Dr. Bakary Sambe : « Il y des inconséquences persistantes dans la gestion du religieux au Sénégal » Spécial

A l’occasion de la publication du rapport sur « Acteurs religieux dans la gestion de la pandémie de COVID19 au Sahel », en partenariat avec la Fondation Konrad Adenauer, Dr. Bakary Sambe, directeur du Timbuktu Institute-African Center for Peace Studies (Dakar-Niamey) a accordé un entretien au Quotidien sénégalais l’Enquête sur les grandes lignes de cette étude mais aussi les enjeux de la gouvernance du religieux au Sénégal.

Dr. Sambe est aussi enseignant-chercheur à l’Université Gaston Berger de Saint-Louis, au Centre d’étude des religions (CER). Il a récemment publié un ouvrage édité au Canada intitulé « Contestations islamisées, le Sénégal entre diplomatie d’influence et Islam politique ». Enquête réalisée par Abba Bâ.

 

Vous avez publié ce 3 juin une note d’analyse sur les réponses des acteurs religieux à la pandémie dans les pays du G5 Sahel plus le Sénégal.  Quel est votre  constat dans le sahel  en général et au Sénégal en particulier ?

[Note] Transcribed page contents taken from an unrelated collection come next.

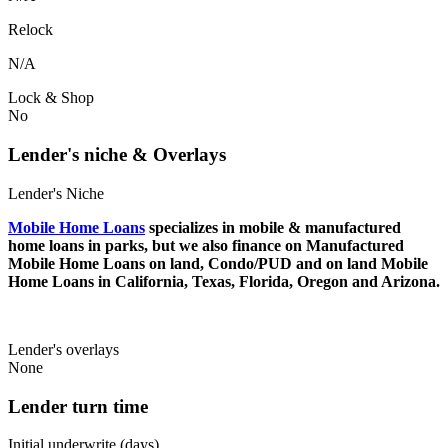
Relock
N/A
Lock & Shop
No
Lender's niche & Overlays
Lender's Niche
Mobile Home Loans
specializes in mobile & manufactured
home loans in parks, but we also finance on Manufactured
Mobile Home Loans on land, Condo/PUD and on land Mobile
Home Loans in California, Texas, Florida, Oregon and Arizona.
Lender's overlays
None
Lender turn time
Initial underwrite (days)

Cette étude qui a été réalisée en partenariat avec la Fondation Konrad Adenauer (Bureau de Dakar) a permis de mener une veille sur la situation des pas du Sahel avec aussi bien des équipes à partir de Dakar que sur le terrain avec notre réseau de chercheurs. Nous avons pu voir comment les réponses des acteurs religieux  face au COVID pourraient être classifiées en trois catégories : actions volontaristes de leur propre initiative, des contributions à des projets portés par l’Etat mais aussi actions contestataires des dispositifs mis en place par l’Etat surtout dans le cadre de la gestion du culte en période de pandémie.

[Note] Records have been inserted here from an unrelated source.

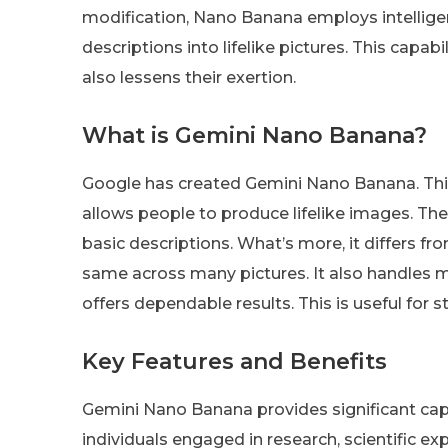
modification, Nano Banana employs intellige
descriptions into lifelike pictures. This capab
also lessens their exertion.
What is Gemini Nano Banana?
Google has created Gemini Nano Banana. This 
allows people to produce lifelike images. The
basic descriptions. What’s more, it differs f
same across many pictures. It also handles ma
offers dependable results. This is useful for 
Key Features and Benefits
Gemini Nano Banana provides significant capab
individuals engaged in research, scientific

Comment vous avez pu mener cette étude de terrain en cette période de crise sanitaire ?

Il nous a fallu adapter notre méthodologie à causes des restrictions des déplacements dans les principaux pays ciblés par l’étude. Nous avons ainsi combiné deux procédés : D’abord, la méthode dite de netnographie – analyse des situations par le biais des contenus Internet et des réseaux sociaux en prenant en compte toutes les considérations éthiques réfléchies selon les spécificités et les contextes des objets appréhendés. Ensuite l’immersion intensive au sein des communautés en ligne est essentielle pour atteindre une compréhension profonde et les interactions observées, comme pour n’importe quel terrain classique de recherche. Ce second volet a été pris en charge par nos chercheurs associés présents dans ces différents pays. C’est aussi cela l’une des leçons de cette pandémie qui a poussé à explorer toutes les possibilités alternatives.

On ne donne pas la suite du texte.